Qu’est-ce que ça leur apporte ?
“Aux autres enfants, ça apporte un nouveau regard sur la différence. On s’est rendu compte au fil des années qu’ils avaient une autre vision des handicapés en général, de tous ceux qui ne sont pas comme eux. Quant aux élèves autistes, ils ont évolué deux fois plus vite que ceux qu’on laisse dans des instituts spécialisés. Les enfants autistes agissent beaucoup par mimétisme donc si on les met dans un milieu ordinaire, ils vont, autant que faire se peut, se retrouver dans le comportement des enfants ordinaires et ça donne une évolution vraiment extraordinaire.”
C’est là toute l’idée du roman, de démontrer que l’intégration des enfants autistes en milieu ordinaire les aide davantage dans leur évolution ?
“Oui, et que ça aide les gens à changer le regard qu’ils ont sur eux. Le livre vise aussi à faire connaître ce handicap car quand on connaît quelque chose, on en a moins peur et donc on le rejette moins. En France, il y a environ 100 000 enfants qui souffrent d’autisme et parmi eux, 10 000 ne sont absolument pas pris en charge. Quand ils sont refusés d’une structure, il faut bien se rendre compte que ça “sur-handicape” les familles car l’autisme est un “trouble envahissant du développement” mais qui n’envahit pas que les personnes autistes, il envahit aussi toutes les personnes autour. C’est très difficile à vivre pour les proches et la société peut apporter des solutions : l’école par exemple peut être un soulagement.”
Pour avoir un autre regard sur la différence
Pourquoi avoir choisi ce titre : Le Pari de l’intelligence ?
“Parce que je suis persuadée que ces enfants ont quelque chose de plus, là où la société dit qu’ils ont quelque chose de moins, qu’ils ont une intelligence que l’on ne peut même pas soupçonner car on n’a pas les critères pour l’évaluer.”
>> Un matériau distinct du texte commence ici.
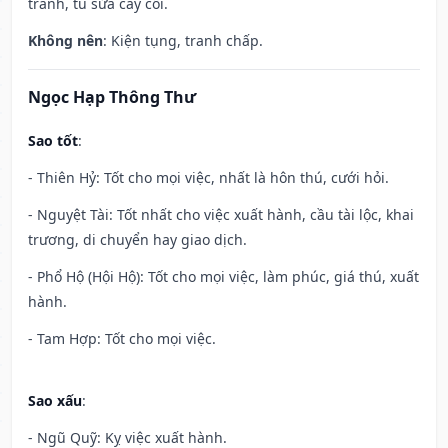
tranh, tu sửa cây cối.
Không nên
: Kiện tụng, tranh chấp.
Ngọc Hạp Thông Thư
Sao tốt
:
- Thiên Hỷ: Tốt cho mọi việc, nhất là hôn thú, cưới hỏi.
- Nguyệt Tài: Tốt nhất cho việc xuất hành, cầu tài lộc, khai
trương, di chuyển hay giao dịch.
- Phổ Hộ (Hội Hộ): Tốt cho mọi việc, làm phúc, giá thú, xuất
hành.
- Tam Hợp: Tốt cho mọi việc.
Sao xấu
:
- Ngũ Quỹ: Kỵ việc xuất hành.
Quel est le message à faire passer ?
“L’article premier de la charte des droits de l’enfant dit que tous les enfants ont les mêmes droits et que notre devoir en tant qu’adultes est de les protéger de toute discrimination et de leur donner les mêmes chances. Mon bouquin s’appuie sur cet article. Un enfant, c’est un être en devenir. Si on ne fait pas un petit effort pour soulager sa souffrance (je pense aux autistes mais aussi à ceux qui souffrent de tout autre handicap), et aussi pour l’aider à affronter notre monde de valides ordinaires, alors c’est nous qui sommes autistes, parce que l’on se replie sur notre petit confort. Il faut dans la mesure du possible tenter l’expérience de leur intégration.”
Propos recueillis par MH
ELLE L’A FAIT
- De 1993 à 2003, elle est enseignante dans des classes ordinaires
- Après un an de formation, elle devient en 2004 enseignante spécialisée et travaille dans une classe de perfectionnement pour enfants autistes
- En 2007, elle arrive en Polynésie et prend une classe de perfectionnement avec des enfants en difficulté scolaire (sans handicap associé), à Punaauia
- En juillet, elle repart en métropole enseigner dans un Institut médico éducatif
LE PARI DE L’INTELLIGENCE
Après un premier roman, L’Année-Lumière, édité à compte d’auteur en 2004, Corinne Eichhorn publie Le Pari de l’intelligence. Un ouvrage de 102 pages qui nous invite à réfléchir sur le mythe de la normalité, ses limites. Un émouvant témoignage qui nous plonge au coeur d’un monde encore mal connu. Elle espère avec ce roman pouvoir informer sur les difficultés qu’impose l’autisme et interpeller sur les moyens nécessaires –tant humains que financiers– à l’intégration des enfants souffrant de ce handicap dans le “monde ordinaire”.